4 HH 20-26 HCH 1209/18
4
HH 20-26
HCH 1209/18
KHETIWE VAN DER SANDEN
versus
ROBERTUS ANTOINE WILLY VAN DER SANDEN
and
BRIGHT MUGOROGODI
and
REGISTRAR OF DEEDS
HIGH COURT OF ZIMBABWE TSANGA J HARARE; 3, 9 &15 July 2025 & 8 January 2026
Civil trial
Mr Samundombe, for Plaintiff No appearance by 1st Defendant Mr Maeresera, for 2nd Defendant No appearance for 3rd Defendant
TSANGA J:
The facts of this matter need to be captured fully from inception in order to grasp the complications that now bedevil it in terms of the parties obtaining a completely clean break. Plaintiff issued summons in February 2018 for divorce against the defendant, her husband named ROBERTUS ANTOINE WILLY VAN DER SANDEN, (Van Der Sanden). They married in Zimbabwe on 15 December 2000. She pleaded that Defendant is ordinarily resident in Holland but was domiciled in Zimbabwe at the time the marriage was contracted and was ordinarily resident in Zimbabwe for a period of more than a year prior to the institution of this action. She herself was born and bred and resides in Zimbabwe. The marriage, according to the Plaintiff, like so many others had come to an end as a result of loss of love and affection with no prospects of restoration of a normal marriage relation. More particularly, her husband had abandoned her. Besides divorce, she sought the matrimonial home described as certain piece of land situate in the District of Salisbury, called Subdivision 6 of Lot 1 A, Greendale measuring 4107 square metres better known as No. 3 Rhodesville Avenue, Greendale, Harare. Effectively she also sought all household goods at No. 3 Rhodesville Avenue, Greendale, Harare to be awarded to her. To the defendant would go all movable and immovable assets that he held in Europe.
In his plea Van Der Sanden denied being domiciled in Zimbabwe at any time or even prior to the divorce. He also denied that a valid marriage was contracted between the parties on 15 December 2000, describing that marriage as all but one for convenience, adding that it was never consummated. There was never any intention, he pleaded, to reside as husband and wife. He disputed that he has any legal obligation to maintain the plaintiff pursuant to a marriage, and in any event, she was an able bodied and a gainfully employed adult.
As for the immovable property which plaintiff sought, he stated that it belonged solely to him as it was purchased way before the purported marriage. In any event, there was no valid marriage between them and no contributions were made by the Plaintiff towards the acquisition of the immovable property, so he maintained.

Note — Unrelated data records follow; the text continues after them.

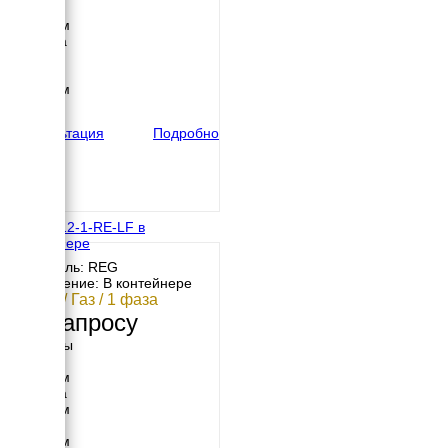
Длина
1800 мм
Ширина
900 мм
Высота
1250 мм
вес
700 кг
Консультация
Подробно
REG G12-1-RE-LF в
контейнере
Двигатель: REG
Исполнение: В контейнере
11 кВт / Газ / 1 фаза
По запросу
Размеры
Длина
2500 мм
Ширина
1200 мм
Высота
1500 мм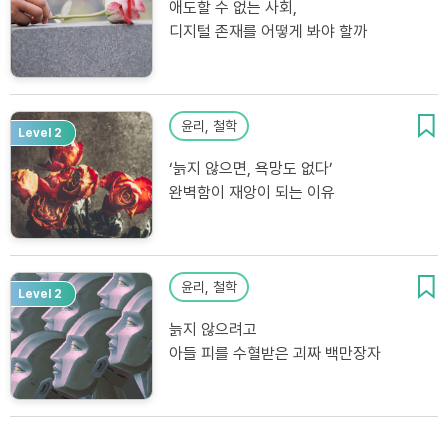
애도할 수 없는 사회,
디지털 존재를 어떻게 봐야 할까
윤리, 철학
Level 2
‘늙지 않으면, 욕망도 없다’
완벽함이 재앙이 되는 이유
윤리, 철학
Level 2
늙지 않으려고
아들 피를 수혈받은 괴짜 백만장자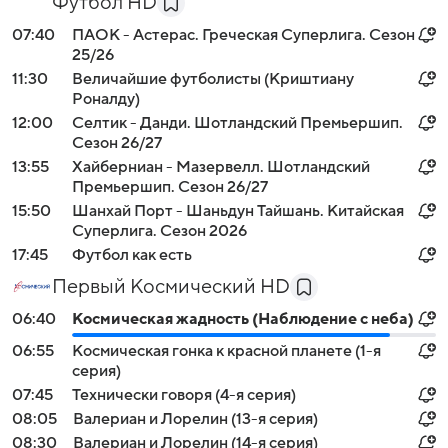
Футбол HD
07:40
ПАОК - Астерас. Греческая Суперлига. Сезон
25/26
11:30
Величайшие футболисты (Криштиану
Роналду)
12:00
Селтик - Данди. Шотландский Премьершип.
Сезон 26/27
13:55
Хайберниан - Мазервелл. Шотландский
Премьершип. Сезон 26/27
15:50
Шанхай Порт - Шаньдун Тайшань. Китайская
Суперлига. Сезон 2026
17:45
Футбол как есть
Первый Космический HD
06:40
Космическая жадность (Наблюдение с неба)
06:55
Космическая гонка к красной планете (1-я
серия)
07:45
Технически говоря (4-я серия)
08:05
Валериан и Лорелин (13-я серия)
08:30
Валериан и Лорелин (14-я серия)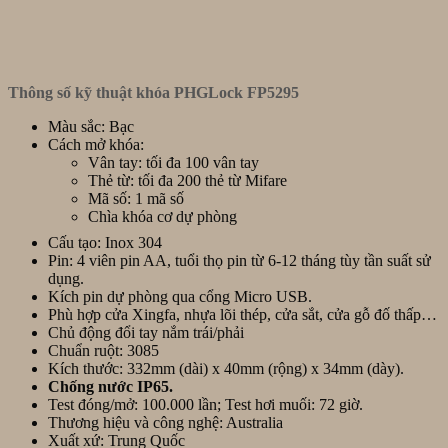
Thông số kỹ thuật khóa PHGLock FP5295
Màu sắc: Bạc
Cách mở khóa:
Vân tay: tối đa 100 vân tay
Thẻ từ: tối đa 200 thẻ từ Mifare
Mã số: 1 mã số
Chìa khóa cơ dự phòng
Cấu tạo: Inox 304
Pin: 4 viên pin AA, tuổi thọ pin từ 6-12 tháng tùy tần suất sử
dụng.
Kích pin dự phòng qua cổng Micro USB.
Phù hợp cửa Xingfa, nhựa lõi thép, cửa sắt, cửa gỗ đố thấp…
Chủ động đổi tay nắm trái/phải
Chuẩn ruột: 3085
Kích thước: 332
mm (dài) x 40mm (rộng) x 34mm (dày).
Chống nước IP65.
Test đóng/mở: 100.000 lần; Test hơi muối: 72 giờ.
Thương hiệu và công nghệ: Australia
Xuất xứ: Trung Quốc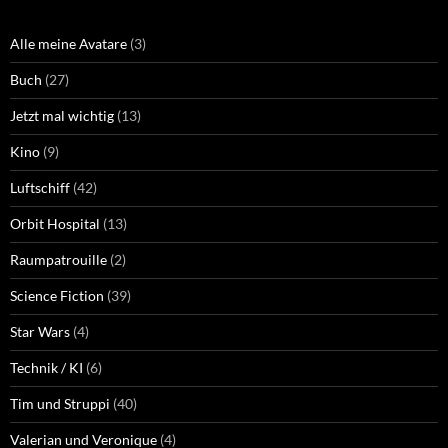
Alle meine Avatare
(3)
Buch
(27)
Jetzt mal wichtig
(13)
Kino
(9)
Luftschiff
(42)
Orbit Hospital
(13)
Raumpatrouille
(2)
Science Fiction
(39)
Star Wars
(4)
Technik / KI
(6)
Tim und Struppi
(40)
Valerian und Veronique
(4)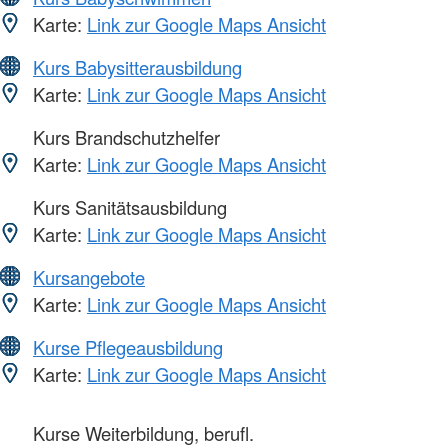
Karte:
Link zur Google Maps Ansicht
Kurs Babysitterausbildung
Karte:
Link zur Google Maps Ansicht
Kurs Brandschutzhelfer
Karte:
Link zur Google Maps Ansicht
Kurs Sanitätsausbildung
Karte:
Link zur Google Maps Ansicht
Kursangebote
Karte:
Link zur Google Maps Ansicht
Kurse Pflegeausbildung
Karte:
Link zur Google Maps Ansicht
Kurse Weiterbildung, berufl.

It is not in dispute that after the summons were issued but pending the finalisation of the divorce, one Bright Mugorogodi who had obtained title to No. 3 Rhodesville Avenue, Greendale, Harare, by way of a purported purchase from Van Der Sanden, brought an action in July 2019 to evict the plaintiff on the basis of vindicating his own rights to the property ( rei vindication). That matter for eviction, as is common cause, proceeded to be heard by Justice Bachi – Muzawazi under HC 5746/19 and a full judgment was written dismissing the claim for eviction. It is not disputed that Judge Bachi-Muzawazi in that case dealt at length with the circumstances relating to the sale of the property and had found that the whole process was tainted with fraud and that there was no valid agreement. Mugorogodi appealed.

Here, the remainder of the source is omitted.